Uncertainties of Modeling Gamma-Ray Pulsar Light Curves with Vacuum Dipole Magnetic Field

TL;DR

This paper examines the uncertainties in modeling gamma-ray pulsar light curves using vacuum dipole magnetic fields, highlighting the impact of relativistic aberration corrections and polar cap shape assumptions on model predictions.

Contribution

It identifies inconsistencies in previous models, corrects the aberration formula, and assesses the sensitivity of light curves to magnetic field and polar cap shape variations.

Findings

Corrected aberration formula reduces peak sharpness in TPC models.

Polar cap shape significantly affects the number of emission peaks in TPC models.

Vacuum field assumptions introduce large uncertainties, suggesting the need for force-free field models.

Abstract

Current models of pulsar gamma-ray emission use the magnetic field of a rotating dipole in vacuum as a first approximation to the shape of plasma-filled pulsar magnetosphere.
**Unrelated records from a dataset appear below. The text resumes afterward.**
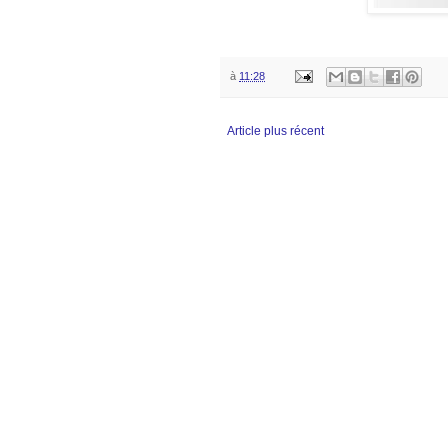
à
11:28
Article plus récent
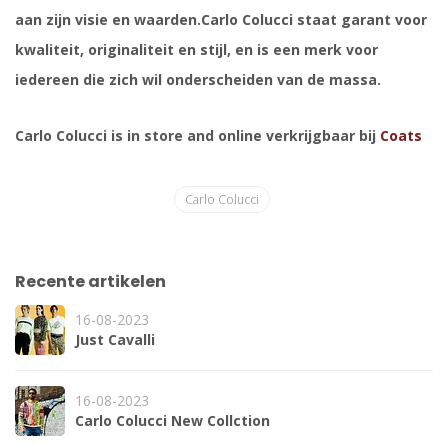
aan zijn visie en waarden.Carlo Colucci staat garant voor
kwaliteit, originaliteit en stijl, en is een merk voor
iedereen die zich wil onderscheiden van de massa.
Carlo Colucci is in store and online verkrijgbaar bij
Coats
Carlo Colucci
Recente artikelen
16-08-2023
Just Cavalli
16-08-2023
Carlo Colucci New Collction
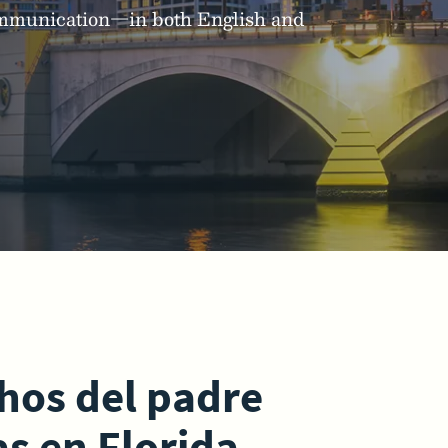
communication—in both English and
chos del padre
s en Florida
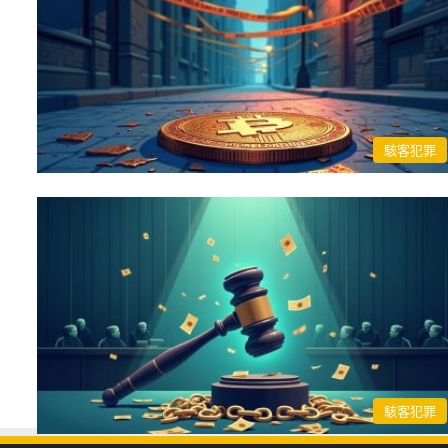
駭客犯罪
駭客犯罪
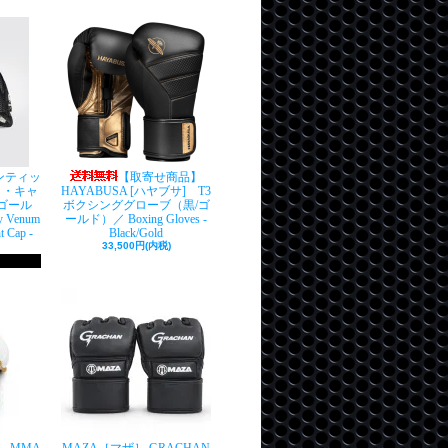
センティッ
【取寄せ商品】
ト・キャ
HAYABUSA [ハヤブサ] T3
ゴール
ボクシンググローブ（黒/ゴ
y Venum
ールド）／ Boxing Gloves -
t Cap -
Black/Gold
33,500円(内税)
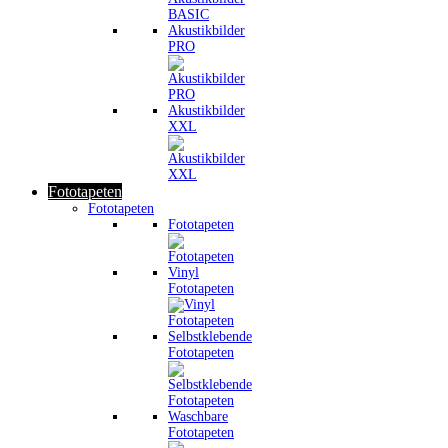
Akustikbilder
PRO
Akustikbilder
XXL
Fototapeten
Fototapeten
Fototapeten
Vinyl
Fototapeten
Selbstklebende
Fototapeten
Waschbare
Fototapeten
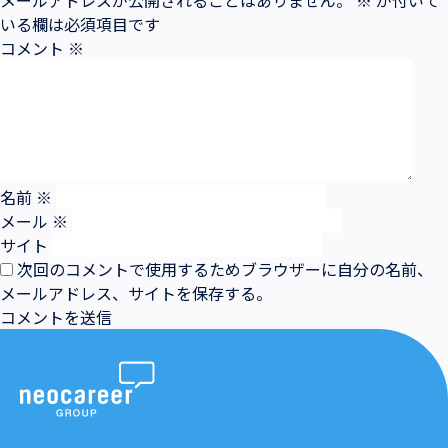
メールアドレスが公開されることはありません。
※
が付いて
いる欄は必須項目です
コメント
※
名前
※
メール
※
サイト
次回のコメントで使用するためブラウザーに自分の名前、
メールアドレス、サイトを保存する。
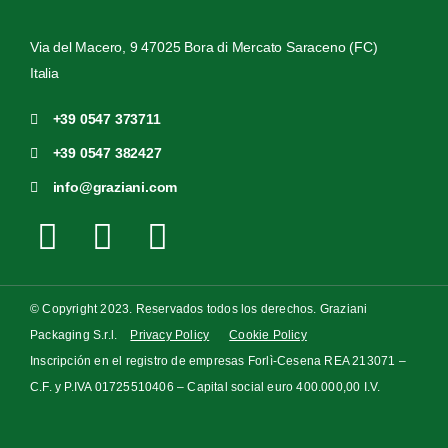
Via del Macero, 9 47025 Bora di Mercato Saraceno (FC)
Italia
+39 0547 373711
+39 0547 382427
info@graziani.com
© Copyright 2023. Reservados todos los derechos. Graziani
Packaging S.r.l.
Privacy Policy
Cookie Policy
Inscripción en el registro de empresas Forlì-Cesena REA 213071 –
C.F. y P.IVA 01725510406 – Capital social euro 400.000,00 I.V.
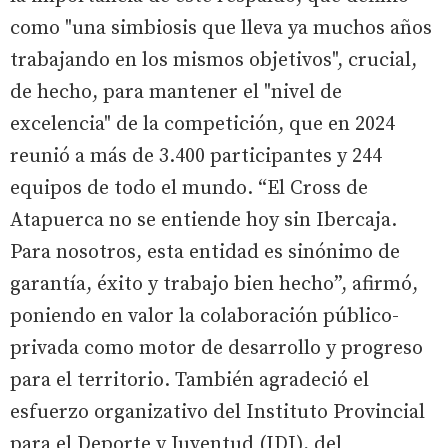
como "una simbiosis que lleva ya muchos años
trabajando en los mismos objetivos", crucial,
de hecho, para mantener el "nivel de
excelencia" de la competición, que en 2024
reunió a más de 3.400 participantes y 244
equipos de todo el mundo. “El Cross de
Atapuerca no se entiende hoy sin Ibercaja.
Para nosotros, esta entidad es sinónimo de
garantía, éxito y trabajo bien hecho”, afirmó,
poniendo en valor la colaboración público-
privada como motor de desarrollo y progreso
para el territorio. También agradeció el
esfuerzo organizativo del Instituto Provincial
para el Deporte y Juventud (IDJ), del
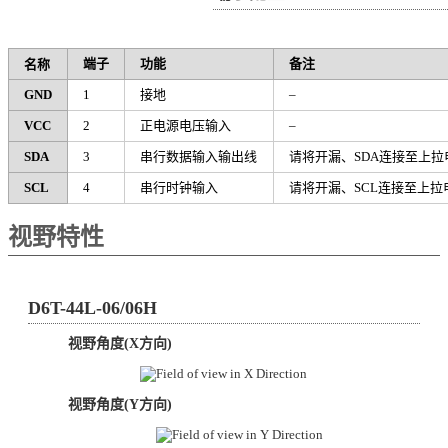
端子
功能
备注
名称
GND
1
接地
–
VCC
2
正电源电压输入
–
SDA
3
串行数据输入输出线
请将开漏、SDA连接至上拉
SCL
4
串行时钟输入
请将开漏、SCL连接至上拉
视野特性
D6T-44L-06/06H
视野角度(X方向)
视野角度(Y方向)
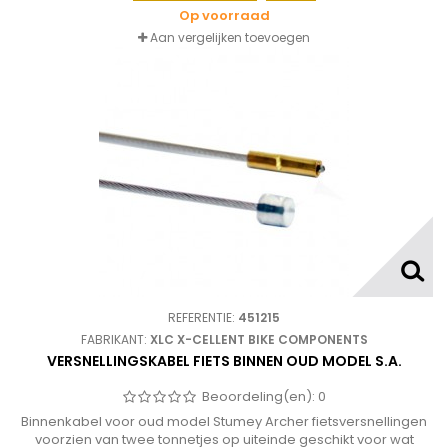
Op voorraad
Aan vergelijken toevoegen
REFERENTIE:
451215
FABRIKANT:
XLC X-CELLENT BIKE COMPONENTS
VERSNELLINGSKABEL FIETS BINNEN OUD MODEL S.A.
Beoordeling(en):
0
Binnenkabel voor oud model Stumey Archer fietsversnellingen
voorzien van twee tonnetjes op uiteinde geschikt voor wat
In this paper we revisit the question of gamma-ray light-curve formation in pulsars in order to ascertain the robustness of the "two-pole caustic" (TPC) and "outer gap" (OG) models based on the vacuum magnetic field. We point out an inconsistency in the literature on the use of the relativistic aberration formula, where in several works the vacuum field was treated as known in the instantaneously corotating frame, rather than in the laboratory frame. With the corrected formula, we find that the peaks in the light curves predicted from the TPC model using the vacuum field are less sharp. The sharpness of the peaks in the OG model is less affected by this change, but the range of magnetic inclination angles and viewing geometries resulting in double-peaked light curves is reduced. In a realistic magnetosphere, the modification of field structure near the light cylinder due to plasma effects may change the shape of the polar cap and the location of the emission zones. We study the sensitivity of the light curves to different shapes of the polar cap for static and retarded vacuum dipole fields. In particular, we consider polar caps traced by the last open field lines and compare them to circular polar caps. We find that the TPC model is very sensitive to the shape of the polar cap, and a circular polar cap can lead to four peaks of emission. The OG model is less affected by polar cap shapes, but is subject to big uncertainties of applying the vacuum field near the light cylinder. We conclude that deviations from vacuum field can lead to large uncertainties in the pulse shapes, and a more realistic force-free field should be applied to the study of pulsar high energy emission.